Sin or a crime?
Share:FacebookX

Sin or a crime?

Bishop John McCormack of Manchester, New Hampshire, was deposed in the Birmingham case yesterday. Afterward, one of the plaintiffs who sat in on it said McCormack said he didn’t think that of what Birmingham had done as a crime, but as a sin. The plaintiff was incredulous:

    “Bishop McCormack said it was a sin - he didn’t look at it as a crime,” said Bernie McDaid of Lynn, a leader of a group calling itself Survivors of Joseph Birmingham. “He thought it was a sin - just a sin. That just floored me.”

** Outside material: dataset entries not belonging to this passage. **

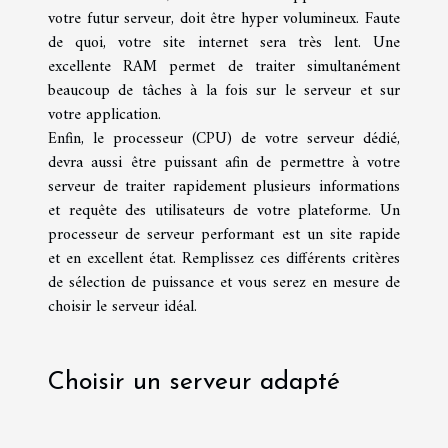
votre futur serveur, doit être hyper volumineux. Faute
de quoi, votre site internet sera très lent. Une
excellente RAM permet de traiter simultanément
beaucoup de tâches à la fois sur le serveur et sur
votre application.
Enfin, le processeur (CPU) de votre serveur dédié,
devra aussi être puissant afin de permettre à votre
serveur de traiter rapidement plusieurs informations
et requête des utilisateurs de votre plateforme. Un
processeur de serveur performant est un site rapide
et en excellent état. Remplissez ces différents critères
de sélection de puissance et vous serez en mesure de
choisir le serveur idéal.
Choisir un serveur adapté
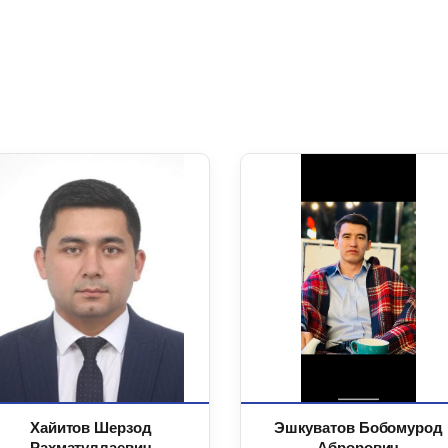
Хайитов Шерзод
Эшкуватов Бобомурод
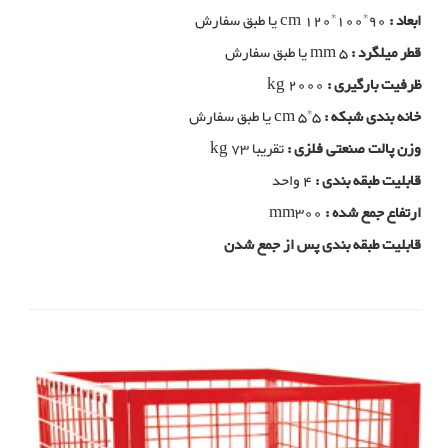
ابعاد :
cm 120*100*90 یا طبق سفارش
قطر میلگرد :
mm 5 یا طبق سفارش
ظرفیت بارگیری :
kg 2000
خانه بندی شبکه :
cm 5*5 یا طبق سفارش
وزن پالت صنعتی فلزی :
تقریبا kg 73
قابلیت طبقه بندی :
4 واحد
ارتفاع جمع شده :
mm300
قابلیت طبقه بندی پس از جمع شدن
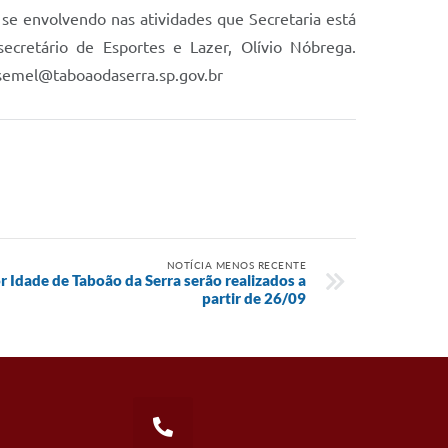
se envolvendo nas atividades que Secretaria está
ecretário de Esportes e Lazer, Olívio Nóbrega.
| semel@taboaodaserra.sp.gov.br
NOTÍCIA MENOS RECENTE
 Idade de Taboão da Serra serão realizados a
partir de 26/09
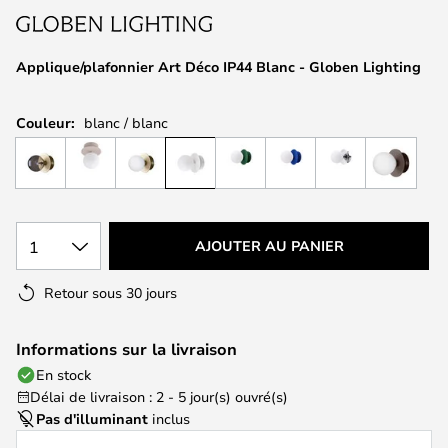
the
images
Applique/plafonnier Art Déco IP44 Blanc - Globen Lighting
gallery
Couleur:
blanc / blanc
1
AJOUTER AU PANIER
Retour sous 30 jours
Informations sur la livraison
En stock
Délai de livraison : 2 - 5 jour(s) ouvré(s)
Pas d'illuminant
inclus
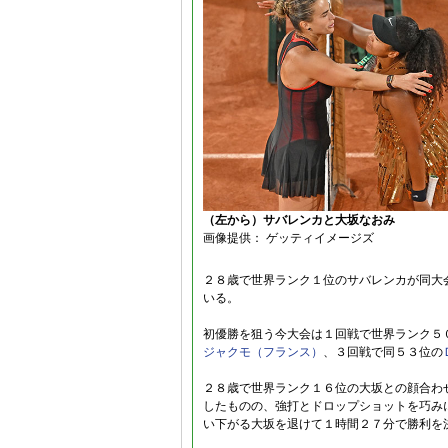
（左から）サバレンカと大坂なおみ
画像提供： ゲッティイメージズ
２８歳で世界ランク１位のサバレンカが同大
いる。
初優勝を狙う今大会は１回戦で世界ランク５
ジャクモ（フランス）
、３回戦で同５３位の
２８歳で世界ランク１６位の大坂との顔合わ
したものの、強打とドロップショットを巧み
い下がる大坂を退けて１時間２７分で勝利を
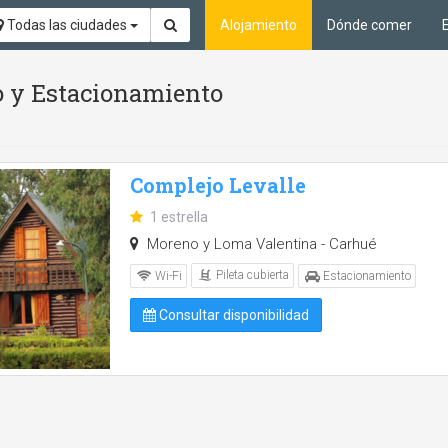
Todas las ciudades
Alojamiento
Dónde comer
io y Estacionamiento
Complejo Levalle
1 estrella
Moreno y Loma Valentina - Carhué
Pileta cubierta
Wi-Fi
Estacionamiento
Consultar disponibilidad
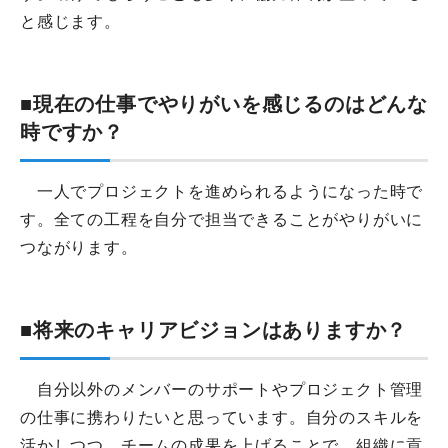
と感じます。
■現在の仕事でやりがいを感じるのはどんな
時ですか？
一人でプロジェクトを進められるようになった時で
す。全ての工程を自分で担当できることがやりがいに
つながります。
■将来のキャリアビジョンはありますか？
自分以外のメンバーのサポートやプロジェクト管理
の仕事に携わりたいと思っています。自分のスキルを
活かしつつ、チームの成果を上げることで、組織に貢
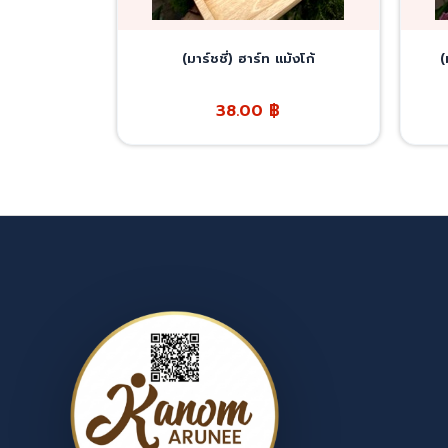
(มาร์ชชี่) ฮาร์ท แม้งโก้
(
38.00
฿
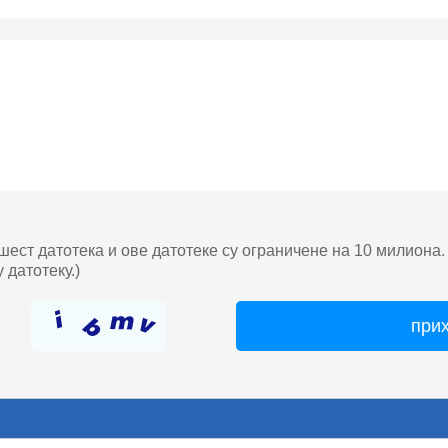
шест датотека и ове датотеке су ограничене на 10 милиона
 датотеку.)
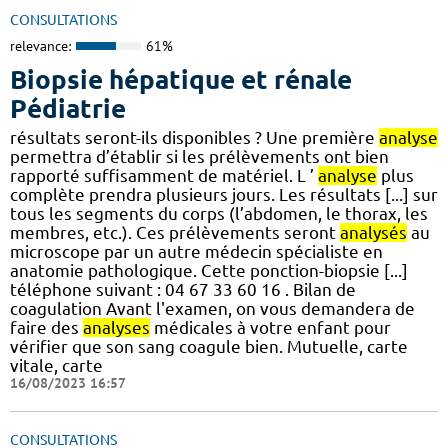
CONSULTATIONS
relevance:
61%
Biopsie hépatique et rénale
Pédiatrie
résultats seront-ils disponibles ? Une première
analyse
permettra d’établir si les prélèvements ont bien
rapporté suffisamment de matériel. L ’
analyse
plus
complète prendra plusieurs jours. Les résultats [...] sur
tous les segments du corps (l’abdomen, le thorax, les
membres, etc.). Ces prélèvements seront
analysés
au
microscope par un autre médecin spécialiste en
anatomie pathologique. Cette ponction-biopsie [...]
téléphone suivant : 04 67 33 60 16 . Bilan de
coagulation Avant l'examen, on vous demandera de
faire des
analyses
médicales à votre enfant pour
vérifier que son sang coagule bien. Mutuelle, carte
vitale, carte
16/08/2023 16:57
CONSULTATIONS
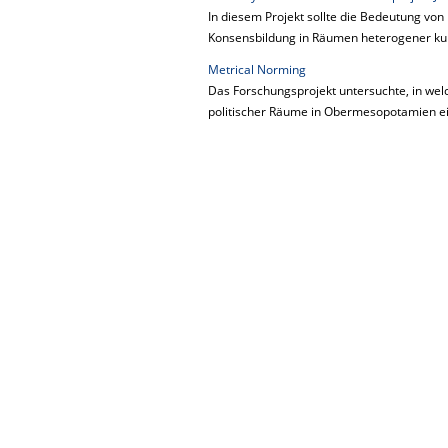
In diesem Projekt sollte die Bedeutung vo
Konsensbildung in Räumen heterogener kultu
Metrical Norming
Das Forschungsprojekt untersuchte, in we
politischer Räume in Obermesopotamien ei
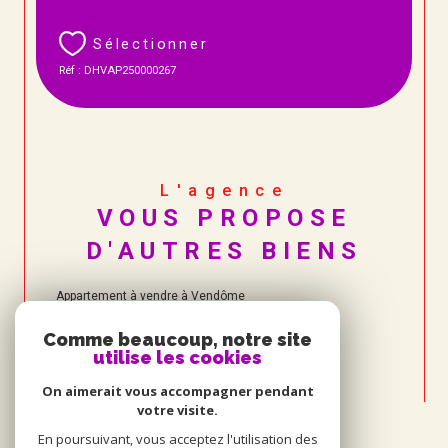
Sélectionner
Réf : DHVAP250000267
L'agence
VOUS PROPOSE
D'AUTRES BIENS
Appartement à vendre à Vendôme
Comme beaucoup, notre site
utilise les cookies
On aimerait vous accompagner pendant
votre visite.
En poursuivant, vous acceptez l'utilisation des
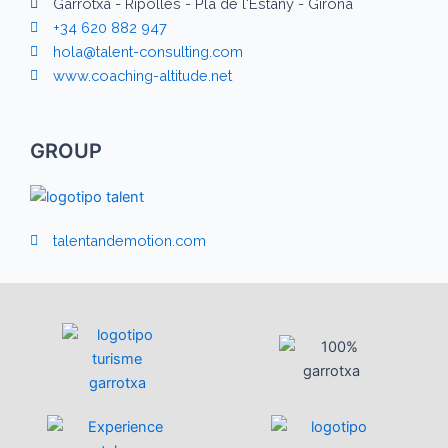
Garrotxa - Ripollès - Pla de l'Estany - Girona
+34 620 882 947
hola@talent-consulting.com
www.coaching-altitude.net
GROUP
talentandemotion.com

“Only a sin.” That raises an interesting question. Which makes a particular act worse, that it is a sin or that it’s a crime? Looked at from the faith viewpoint, obviously the sinful aspect is worse because it breaks the laws of God and adds to the Cross of Jesus Christ. A crime only breaks the laws of man. Now, the fact is the acts we’re talking about here are infractions against both God and man so I’m not trying to minimize it, but to say that he only thought of it as sin does not get him off the hook.

The fact is that if Bishop McCormack had really looked at Birmingham’s perverse actions truly as sin, then he would never have sloughed them off as easily as he apparently did. Repentance is not just, “I’m sorry,” but it’s also, “I must be removed from temptation” and “I must make restitution.” The apparent case is that McCormack looked at what Birmingham and others did as neither sinful nor criminal or he would never have allowed it to continue. Actually, he could overlook a crime that wasn’t a sin (civil disobedience), but he could never overlook actual sin. Not if he was a true minister of the Gospel.